§ **Given information**:
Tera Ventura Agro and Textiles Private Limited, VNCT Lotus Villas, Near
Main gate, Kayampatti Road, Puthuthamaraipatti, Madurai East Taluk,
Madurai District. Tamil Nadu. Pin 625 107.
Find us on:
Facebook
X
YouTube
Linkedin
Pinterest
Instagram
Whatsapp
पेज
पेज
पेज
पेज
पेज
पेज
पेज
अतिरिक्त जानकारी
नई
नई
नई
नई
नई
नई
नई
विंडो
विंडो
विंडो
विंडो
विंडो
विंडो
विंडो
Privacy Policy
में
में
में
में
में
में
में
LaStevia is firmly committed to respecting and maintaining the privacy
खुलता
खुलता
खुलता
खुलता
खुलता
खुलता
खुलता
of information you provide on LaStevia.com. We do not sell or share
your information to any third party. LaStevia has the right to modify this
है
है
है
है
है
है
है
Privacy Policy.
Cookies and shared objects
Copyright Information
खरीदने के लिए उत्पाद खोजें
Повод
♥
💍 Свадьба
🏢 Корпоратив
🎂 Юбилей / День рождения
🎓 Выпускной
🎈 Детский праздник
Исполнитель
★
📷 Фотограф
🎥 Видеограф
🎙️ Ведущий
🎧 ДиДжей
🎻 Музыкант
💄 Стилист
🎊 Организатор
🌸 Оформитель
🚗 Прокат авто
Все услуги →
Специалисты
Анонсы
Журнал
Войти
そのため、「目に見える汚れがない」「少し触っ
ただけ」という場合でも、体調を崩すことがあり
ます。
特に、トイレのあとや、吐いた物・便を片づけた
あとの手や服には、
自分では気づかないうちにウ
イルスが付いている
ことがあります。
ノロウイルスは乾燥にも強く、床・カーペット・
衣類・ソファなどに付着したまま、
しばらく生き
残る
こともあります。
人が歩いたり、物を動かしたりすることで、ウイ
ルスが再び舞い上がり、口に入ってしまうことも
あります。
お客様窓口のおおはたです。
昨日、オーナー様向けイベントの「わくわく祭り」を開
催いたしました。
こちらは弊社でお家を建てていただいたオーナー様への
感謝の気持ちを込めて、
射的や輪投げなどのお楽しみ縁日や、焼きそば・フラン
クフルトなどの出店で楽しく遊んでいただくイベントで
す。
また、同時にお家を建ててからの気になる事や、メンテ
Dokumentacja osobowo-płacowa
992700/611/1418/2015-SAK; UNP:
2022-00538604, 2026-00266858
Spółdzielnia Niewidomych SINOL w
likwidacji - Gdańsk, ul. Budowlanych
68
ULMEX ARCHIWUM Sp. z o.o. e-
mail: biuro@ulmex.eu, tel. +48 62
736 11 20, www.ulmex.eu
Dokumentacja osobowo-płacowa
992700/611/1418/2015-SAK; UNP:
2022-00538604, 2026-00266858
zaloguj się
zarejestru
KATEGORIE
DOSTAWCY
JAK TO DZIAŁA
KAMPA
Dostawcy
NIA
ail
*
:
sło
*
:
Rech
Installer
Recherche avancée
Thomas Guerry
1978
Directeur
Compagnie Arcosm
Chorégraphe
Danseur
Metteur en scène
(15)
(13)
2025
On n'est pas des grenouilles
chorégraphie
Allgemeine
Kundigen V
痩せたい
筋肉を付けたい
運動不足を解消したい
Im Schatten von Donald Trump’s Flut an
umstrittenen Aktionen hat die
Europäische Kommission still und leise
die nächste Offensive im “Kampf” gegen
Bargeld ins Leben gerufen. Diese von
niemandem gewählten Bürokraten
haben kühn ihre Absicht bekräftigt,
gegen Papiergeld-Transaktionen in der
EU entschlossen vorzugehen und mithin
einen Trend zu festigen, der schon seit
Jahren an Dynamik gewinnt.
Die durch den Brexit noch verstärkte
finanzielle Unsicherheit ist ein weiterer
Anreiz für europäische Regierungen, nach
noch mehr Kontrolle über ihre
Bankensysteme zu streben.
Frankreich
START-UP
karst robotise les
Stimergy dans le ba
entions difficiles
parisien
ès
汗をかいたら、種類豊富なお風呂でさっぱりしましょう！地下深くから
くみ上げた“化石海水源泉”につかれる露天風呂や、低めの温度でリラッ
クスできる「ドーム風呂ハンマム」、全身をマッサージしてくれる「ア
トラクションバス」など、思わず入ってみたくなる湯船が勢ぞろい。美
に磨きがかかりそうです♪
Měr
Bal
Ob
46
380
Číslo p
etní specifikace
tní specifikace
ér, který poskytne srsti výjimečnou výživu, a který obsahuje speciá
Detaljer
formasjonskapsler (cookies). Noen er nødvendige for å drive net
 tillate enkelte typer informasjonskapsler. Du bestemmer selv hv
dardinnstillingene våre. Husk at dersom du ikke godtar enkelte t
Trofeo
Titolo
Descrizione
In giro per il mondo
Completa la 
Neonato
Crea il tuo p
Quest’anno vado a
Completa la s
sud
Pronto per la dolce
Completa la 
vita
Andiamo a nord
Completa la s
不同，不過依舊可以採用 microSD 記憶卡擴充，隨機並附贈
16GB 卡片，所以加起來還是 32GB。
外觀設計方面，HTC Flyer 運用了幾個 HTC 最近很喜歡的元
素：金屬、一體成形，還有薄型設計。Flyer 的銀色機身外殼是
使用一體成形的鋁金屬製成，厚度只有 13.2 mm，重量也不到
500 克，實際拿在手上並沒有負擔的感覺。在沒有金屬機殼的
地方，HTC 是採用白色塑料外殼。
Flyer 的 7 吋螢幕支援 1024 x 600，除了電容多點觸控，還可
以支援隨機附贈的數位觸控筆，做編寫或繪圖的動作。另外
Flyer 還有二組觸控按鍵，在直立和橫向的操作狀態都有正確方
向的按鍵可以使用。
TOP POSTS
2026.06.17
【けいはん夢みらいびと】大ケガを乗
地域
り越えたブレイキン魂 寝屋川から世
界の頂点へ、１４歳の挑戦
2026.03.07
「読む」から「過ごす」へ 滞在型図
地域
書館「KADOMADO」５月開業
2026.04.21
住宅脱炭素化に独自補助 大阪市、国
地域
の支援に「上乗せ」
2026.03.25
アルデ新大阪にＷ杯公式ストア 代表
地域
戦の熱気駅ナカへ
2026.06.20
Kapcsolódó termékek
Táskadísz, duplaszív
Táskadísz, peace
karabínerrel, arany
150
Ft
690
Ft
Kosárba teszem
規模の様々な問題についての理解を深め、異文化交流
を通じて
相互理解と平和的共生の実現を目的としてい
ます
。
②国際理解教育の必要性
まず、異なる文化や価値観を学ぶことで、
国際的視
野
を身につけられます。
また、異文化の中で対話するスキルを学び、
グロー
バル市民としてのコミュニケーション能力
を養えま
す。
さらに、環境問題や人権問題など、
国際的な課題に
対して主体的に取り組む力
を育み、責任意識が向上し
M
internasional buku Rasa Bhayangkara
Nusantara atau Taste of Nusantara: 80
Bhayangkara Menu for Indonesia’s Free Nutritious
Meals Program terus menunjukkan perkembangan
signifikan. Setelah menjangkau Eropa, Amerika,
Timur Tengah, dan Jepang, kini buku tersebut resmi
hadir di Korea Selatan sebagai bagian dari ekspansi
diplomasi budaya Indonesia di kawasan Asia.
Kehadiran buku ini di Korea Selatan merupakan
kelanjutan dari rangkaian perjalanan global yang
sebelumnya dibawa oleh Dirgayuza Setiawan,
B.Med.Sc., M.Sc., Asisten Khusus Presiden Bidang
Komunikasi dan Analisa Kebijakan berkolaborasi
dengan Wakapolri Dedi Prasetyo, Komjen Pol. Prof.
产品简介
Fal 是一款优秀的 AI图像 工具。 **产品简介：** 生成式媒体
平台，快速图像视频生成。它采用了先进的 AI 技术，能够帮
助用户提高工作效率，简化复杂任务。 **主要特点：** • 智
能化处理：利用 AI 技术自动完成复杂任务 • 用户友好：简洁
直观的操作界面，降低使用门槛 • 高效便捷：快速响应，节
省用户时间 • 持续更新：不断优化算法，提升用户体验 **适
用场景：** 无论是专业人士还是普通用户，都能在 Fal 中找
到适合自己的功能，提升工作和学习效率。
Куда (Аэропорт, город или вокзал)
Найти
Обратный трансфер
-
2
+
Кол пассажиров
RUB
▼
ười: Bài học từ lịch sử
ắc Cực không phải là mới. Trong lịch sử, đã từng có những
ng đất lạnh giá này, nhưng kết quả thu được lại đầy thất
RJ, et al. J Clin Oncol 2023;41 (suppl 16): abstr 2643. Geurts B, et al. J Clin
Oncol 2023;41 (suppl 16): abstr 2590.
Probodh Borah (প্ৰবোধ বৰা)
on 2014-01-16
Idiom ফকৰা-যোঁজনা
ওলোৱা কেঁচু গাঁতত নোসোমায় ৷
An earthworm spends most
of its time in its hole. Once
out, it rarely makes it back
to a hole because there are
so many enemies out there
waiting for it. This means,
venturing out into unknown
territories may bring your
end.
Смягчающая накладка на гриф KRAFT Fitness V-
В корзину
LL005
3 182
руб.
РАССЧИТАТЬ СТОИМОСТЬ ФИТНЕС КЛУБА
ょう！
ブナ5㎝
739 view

§ **What is needed**: When you reach the line containing "formasjonskapsler (cookies). Noen" in the data above, start copying exactly, and stop after the line containing "用场景：** 无论是专业人士还是普通用户，都能在 Fal 中找".

§ **Answer space**:
formasjonskapsler (cookies). Noen er nødvendige for å drive net
 tillate enkelte typer informasjonskapsler. Du bestemmer selv hv
dardinnstillingene våre. Husk at dersom du ikke godtar enkelte t
Trofeo
Titolo
Descrizione
In giro per il mondo
Completa la 
Neonato
Crea il tuo p
Quest’anno vado a
Completa la s
sud
Pronto per la dolce
Completa la 
vita
Andiamo a nord
Completa la s
不同，不過依舊可以採用 microSD 記憶卡擴充，隨機並附贈
16GB 卡片，所以加起來還是 32GB。
外觀設計方面，HTC Flyer 運用了幾個 HTC 最近很喜歡的元
素：金屬、一體成形，還有薄型設計。Flyer 的銀色機身外殼是
使用一體成形的鋁金屬製成，厚度只有 13.2 mm，重量也不到
500 克，實際拿在手上並沒有負擔的感覺。在沒有金屬機殼的
地方，HTC 是採用白色塑料外殼。
Flyer 的 7 吋螢幕支援 1024 x 600，除了電容多點觸控，還可
以支援隨機附贈的數位觸控筆，做編寫或繪圖的動作。另外
Flyer 還有二組觸控按鍵，在直立和橫向的操作狀態都有正確方
向的按鍵可以使用。
TOP POSTS
2026.06.17
【けいはん夢みらいびと】大ケガを乗
地域
り越えたブレイキン魂 寝屋川から世
界の頂点へ、１４歳の挑戦
2026.03.07
「読む」から「過ごす」へ 滞在型図
地域
書館「KADOMADO」５月開業
2026.04.21
住宅脱炭素化に独自補助 大阪市、国
地域
の支援に「上乗せ」
2026.03.25
アルデ新大阪にＷ杯公式ストア 代表
地域
戦の熱気駅ナカへ
2026.06.20
Kapcsolódó termékek
Táskadísz, duplaszív
Táskadísz, peace
karabínerrel, arany
150
Ft
690
Ft
Kosárba teszem
規模の様々な問題についての理解を深め、異文化交流
を通じて
相互理解と平和的共生の実現を目的としてい
ます
。
②国際理解教育の必要性
まず、異なる文化や価値観を学ぶことで、
国際的視
野
を身につけられます。
また、異文化の中で対話するスキルを学び、
グロー
バル市民としてのコミュニケーション能力
を養えま
す。
さらに、環境問題や人権問題など、
国際的な課題に
対して主体的に取り組む力
を育み、責任意識が向上し
M
internasional buku Rasa Bhayangkara
Nusantara atau Taste of Nusantara: 80
Bhayangkara Menu for Indonesia’s Free Nutritious
Meals Program terus menunjukkan perkembangan
signifikan. Setelah menjangkau Eropa, Amerika,
Timur Tengah, dan Jepang, kini buku tersebut resmi
hadir di Korea Selatan sebagai bagian dari ekspansi
diplomasi budaya Indonesia di kawasan Asia.
Kehadiran buku ini di Korea Selatan merupakan
kelanjutan dari rangkaian perjalanan global yang
sebelumnya dibawa oleh Dirgayuza Setiawan,
B.Med.Sc., M.Sc., Asisten Khusus Presiden Bidang
Komunikasi dan Analisa Kebijakan berkolaborasi
dengan Wakapolri Dedi Prasetyo, Komjen Pol. Prof.
产品简介
Fal 是一款优秀的 AI图像 工具。 **产品简介：** 生成式媒体
平台，快速图像视频生成。它采用了先进的 AI 技术，能够帮
助用户提高工作效率，简化复杂任务。 **主要特点：** • 智
能化处理：利用 AI 技术自动完成复杂任务 • 用户友好：简洁
直观的操作界面，降低使用门槛 • 高效便捷：快速响应，节
省用户时间 • 持续更新：不断优化算法，提升用户体验 **适
用场景：** 无论是专业人士还是普通用户，都能在 Fal 中找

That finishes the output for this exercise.